Shenzhen-Hong Kong stock link approved
Based on the closing stock prices on August 16, foreign investors will have access to more than 860 stocks in Shenzhen, compared with about 570 in Shanghai through the existing link.
The benchmark Shanghai Composite Index fell 0.2 percent, while the Shenzhen index added 0.3 percent and Hong Kong advanced 0.2 percent by mid-morning Wednesday. Approximately 75 percent of Shenzhen companies are private/non-gov’t affiliated versus just 40 percent on the Shanghai.
Late on Tuesday Hong Kong and mainland China officials announced a fresh program to the connect Hong Kong’s internationally accessible stock market with the southern Shenzhen exchange. But authorities didn’t reveal more details.
Li said the new link would be launched by Christmas if not sooner, and the Hong Kong bourse expected Shenzhen trading to be subject to the same tax treatment in China as under the Shanghai connect scheme.

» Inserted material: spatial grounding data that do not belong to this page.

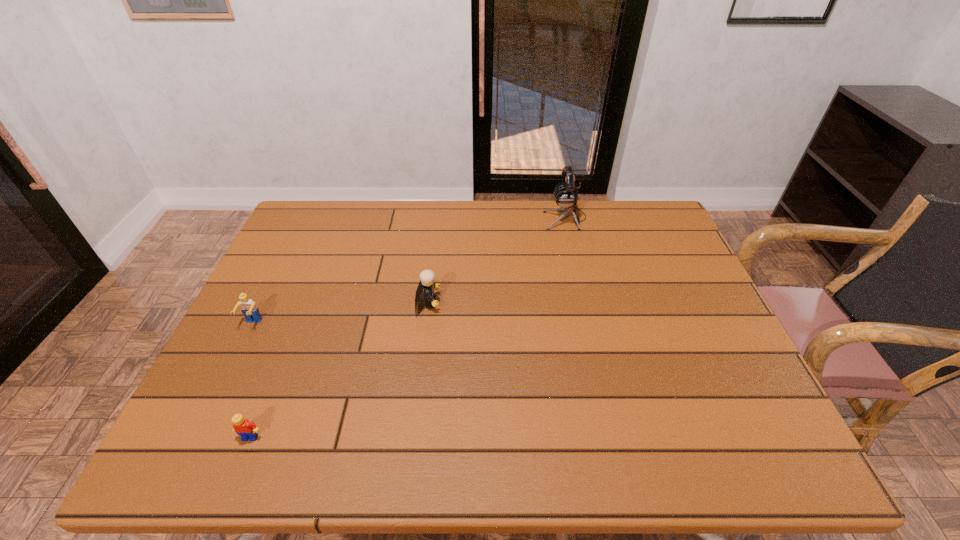 This screenshot has height=540, width=960. Identify the location of free space between the third shortest object and the farthest object. (496, 260).

Where is `free space between the leftmost Lego and the second Lego from right to left`? free space between the leftmost Lego and the second Lego from right to left is located at coordinates (252, 381).

Find the location of `vacant area that lies between the leftmost object and the tallest Lego`. vacant area that lies between the leftmost object and the tallest Lego is located at coordinates (340, 313).

Where is `vacant region between the rightmost object and the rightmost Lego`? The height and width of the screenshot is (540, 960). vacant region between the rightmost object and the rightmost Lego is located at coordinates (496, 260).

The width and height of the screenshot is (960, 540). Find the location of `free space between the nearest Lego and the tallest object`. free space between the nearest Lego and the tallest object is located at coordinates [x=408, y=327].

Locate an element on the screen. The width and height of the screenshot is (960, 540). free space between the rightmost object and the leftmost object is located at coordinates (409, 271).

Where is `unoccupied area between the second object from left to right and the leftmost Lego`? The width and height of the screenshot is (960, 540). unoccupied area between the second object from left to right and the leftmost Lego is located at coordinates (252, 381).

Find the location of a particular element. The height and width of the screenshot is (540, 960). free spot between the leftmost object and the rightmost Lego is located at coordinates (340, 313).

I want to click on unoccupied position between the tallest Lego and the leftmost Lego, so pyautogui.click(x=340, y=313).

Identify which object is the third nearest to the nearest object. Please provide its 2D coordinates. Your answer should be formatted as a tuple, i.e. [(x, y)], where the tuple contains the x and y coordinates of a point satisfying the conditions above.

[(566, 195)] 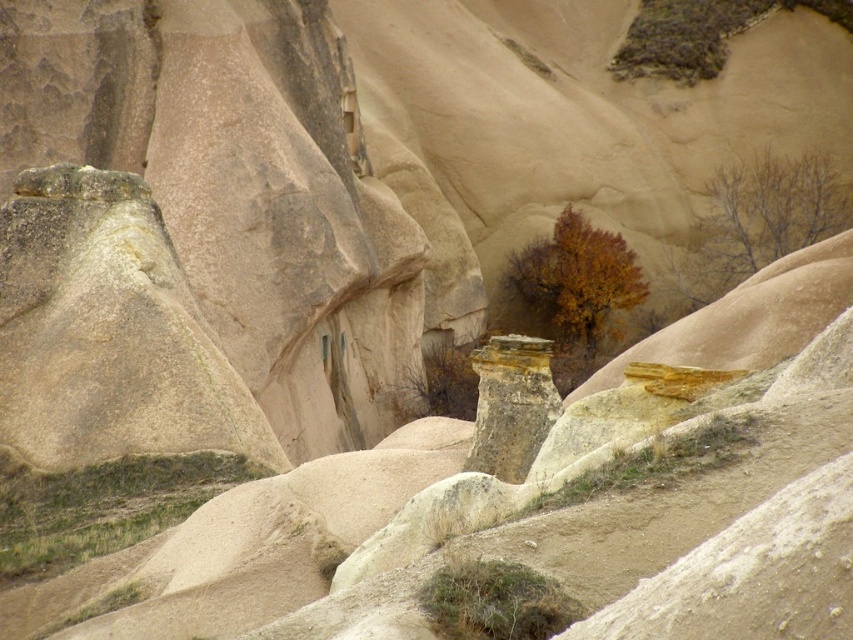 You are a hiker trying to determine which tree is taller between the brown leafy tree at upper right and the brown matte tree at center. Based on the landscape description, which tree should you identify as the taller one?

The brown leafy tree at upper right is taller than the brown matte tree at center according to the description.

You are a hiker looking for a shortcut through the rugged landscape. You notice the brown leafy tree at upper right and the brown matte tree at center. Which tree should you approach first if you want to reach the closer one?

You should approach the brown leafy tree at upper right first because it is closer to you than the brown matte tree at center. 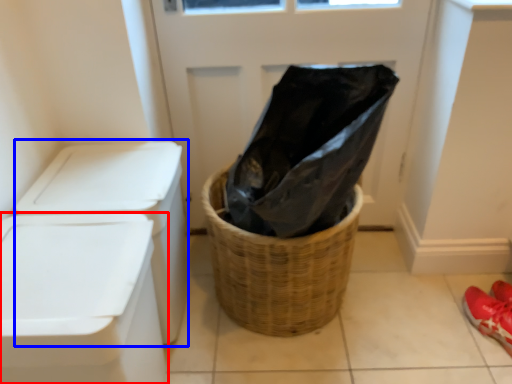 Question: Which object appears farthest to the camera in this image, waste container (highlighted by a red box) or washer (highlighted by a blue box)?

Choices:
 (A) waste container
 (B) washer

Answer: (B) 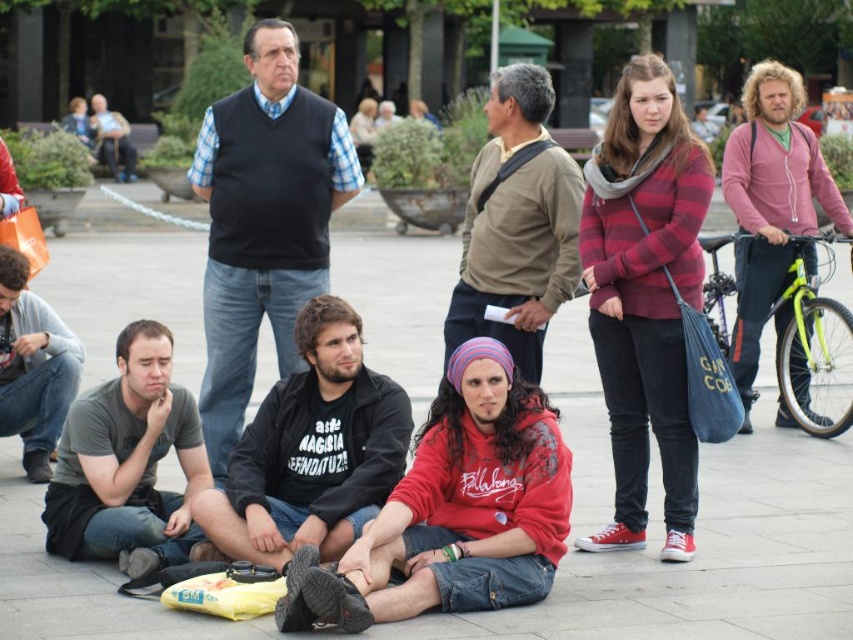 Is point (374, 577) positioned before point (262, 266)?

Yes, it is in front of point (262, 266).

From the picture: Does red fleece at center come in front of dark blue sweater at center?

Yes, it is in front of dark blue sweater at center.

Identify the location of red fleece at center. (456, 509).

Who is positioned more to the left, red fleece at center or fluffy pink sweater at right?

red fleece at center

This screenshot has width=853, height=640. What do you see at coordinates (456, 509) in the screenshot? I see `red fleece at center` at bounding box center [456, 509].

Describe the element at coordinates (456, 509) in the screenshot. The height and width of the screenshot is (640, 853). I see `red fleece at center` at that location.

I want to click on red fleece at center, so click(456, 509).

Is matte concrete pavement at center shorter than fluffy pink sweater at right?

Yes, matte concrete pavement at center is shorter than fluffy pink sweater at right.

Does matte concrete pavement at center have a smaller size compared to fluffy pink sweater at right?

Correct, matte concrete pavement at center occupies less space than fluffy pink sweater at right.

Is point (795, 605) farther from camera compared to point (764, 296)?

That is False.

Locate an element on the screen. This screenshot has height=640, width=853. matte concrete pavement at center is located at coordinates (695, 531). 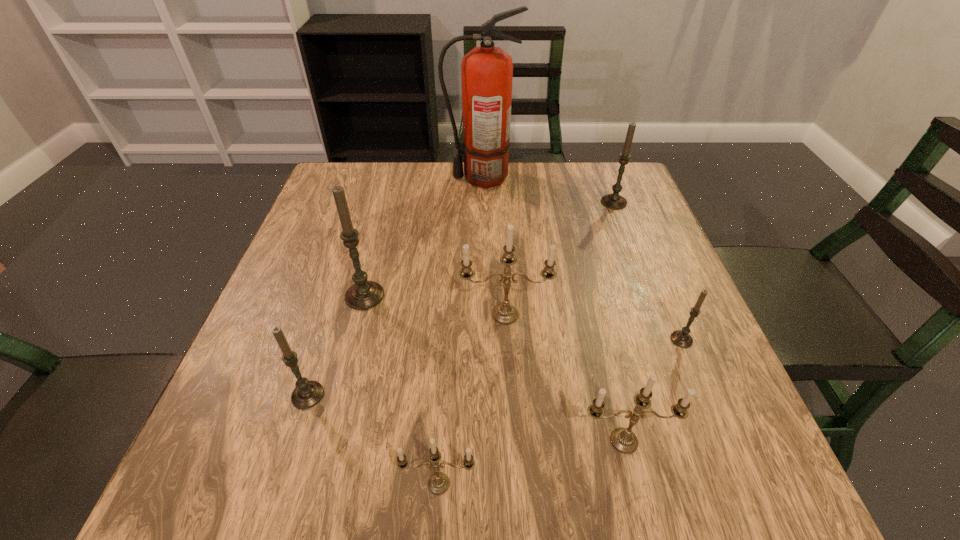 Identify the location of free space located on the right of the farthest metallic candle. This screenshot has height=540, width=960. (630, 314).

This screenshot has width=960, height=540. I want to click on blank space located 0.070m on the left of the third biggest gray candle, so click(252, 395).

Locate an element on the screen. The height and width of the screenshot is (540, 960). vacant region located 0.330m on the left of the second nearest candle is located at coordinates (371, 441).

Locate an element on the screen. free space located 0.050m on the front of the fourth nearest object is located at coordinates (694, 370).

I want to click on free space located 0.290m on the right of the nearest candle, so coord(672,483).

You are a GUI agent. You are given a task and a screenshot of the screen. Output one action in this format:
    pyautogui.click(x=<x>, y=<y>)
    Task: Click on the fire extinguisher located in the far edge section of the desktop
    
    Given the screenshot: What is the action you would take?
    pyautogui.click(x=487, y=72)

At what (x,y) coordinates should I click in order to perform the action: click on candle that is at the far edge. Please return your answer as a coordinate pair (x, y). Looking at the image, I should click on (615, 201).

Where is `object at the far right corner`? object at the far right corner is located at coordinates (615, 201).

Identify the location of object that is at the near right corner. (622, 439).

In the image, there is a desktop. Where is `vacant space at the far edge`? Image resolution: width=960 pixels, height=540 pixels. vacant space at the far edge is located at coordinates (383, 202).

Even then, the approval of the trading link “ought to assuage investors that financial reforms are still very much on the agenda despite some recent tightening of the capital account”, said Sean Darby, chief global equity strategist at Jefferies in Hong Kong.
A similar measure linking Hong Kong with the mainland’s main exchange in Shanghai was launched in 2014. Now he hopes a stock market link between Hong Kong and Shenzhen will bring him rewards.

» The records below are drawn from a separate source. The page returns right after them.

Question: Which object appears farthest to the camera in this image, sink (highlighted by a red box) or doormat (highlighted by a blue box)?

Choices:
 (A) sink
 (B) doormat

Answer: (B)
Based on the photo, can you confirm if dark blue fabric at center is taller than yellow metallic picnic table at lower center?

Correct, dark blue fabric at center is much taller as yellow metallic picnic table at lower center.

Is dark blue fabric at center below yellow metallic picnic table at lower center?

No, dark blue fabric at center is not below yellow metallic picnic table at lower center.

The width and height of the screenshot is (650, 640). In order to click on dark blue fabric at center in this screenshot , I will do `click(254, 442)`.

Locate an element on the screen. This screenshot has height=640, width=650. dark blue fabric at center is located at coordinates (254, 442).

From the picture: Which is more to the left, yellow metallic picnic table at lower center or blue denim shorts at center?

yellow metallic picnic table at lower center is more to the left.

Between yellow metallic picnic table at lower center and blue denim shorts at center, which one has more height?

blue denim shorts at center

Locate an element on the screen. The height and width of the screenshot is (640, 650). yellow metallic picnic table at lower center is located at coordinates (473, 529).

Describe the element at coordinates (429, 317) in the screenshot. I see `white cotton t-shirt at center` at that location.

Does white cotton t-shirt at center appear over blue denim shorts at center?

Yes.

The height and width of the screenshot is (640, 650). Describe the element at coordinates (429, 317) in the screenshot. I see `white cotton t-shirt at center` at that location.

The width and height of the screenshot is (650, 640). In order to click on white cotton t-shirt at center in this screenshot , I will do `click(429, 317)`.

But the $3.2 trillion Shenzhen market, already the worlds seventh largest, could prove attractive to foreign investors because it is where fast-growing Chinese companies that operate in sectors such as technology, pharmaceuticals and clean energy often list, according to the Wall Street Journal.
China A-shares or mainland, renminbi-denominated stocks were previously restricted to domestic investors.
Though the actual launch is unlikely to trigger an avalanche of funds into China’s stock markets – given relatively expensive valuations and a slowing economy – mainland Chinese investors will likely cheer another option to diversify away from weak onshore stock markets. Almost 50 stocks surged by the daily trading limit of 10 percent.
In denying China’s inclusion in June, MSCI – whose emerging-market index is tracked by investors with about US$1.5 trillion in assets – cited a need for improvements in market access.
Hong Kong serves as an worldwide financial center and major offshore yuan hub, and the internationalization of the yuan as a global investment currency will reinforce the position.
“In terms of my portfolio, I haven’t done anything around Connect yet as A-shares are underperforming and we also have a view that the Chinese currency may depreciate”, said Arthur Kwong, head of Asia-Pacific equities at BNP Paribas Investment Partners. It was in fifth place among all currencies for use in worldwide payments and foreign exchange trading.
With subscribers to more lucrative, data-heavy 4G service accounting for less than a third of China Unicom’s customer base, analysts expect both revenue and costs to grow next year as it seeks to catch up with bigger rival China Mobile Ltd and smaller China Telecom Corp Ltd in building its 4G network.